## What you need to do:
Beginning at whichever line contains "can be trespassed", reproduce each line of the records below word for word, ending with the last, and add nothing.

Segment Start: Data for analysis

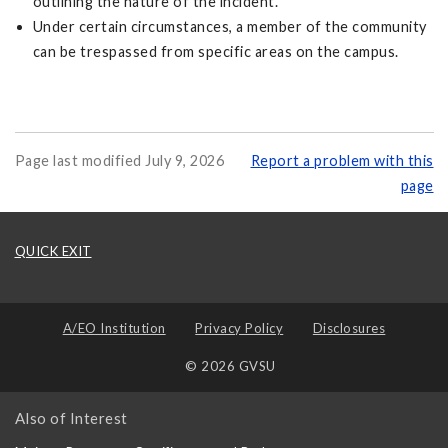
outlining the nature of the incident.
Under certain circumstances, a member of the community
can be trespassed from specific areas on the campus.
Page last modified July 9, 2026
Report a problem with this
page
QUICK EXIT
A/EO Institution
Privacy Policy
Disclosures
© 2026 GVSU
Also of Interest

Segment End: Data for analysis

## Response to the task:
can be trespassed from specific areas on the campus.
Page last modified July 9, 2026
Report a problem with this
page
QUICK EXIT
A/EO Institution
Privacy Policy
Disclosures
© 2026 GVSU
Also of Interest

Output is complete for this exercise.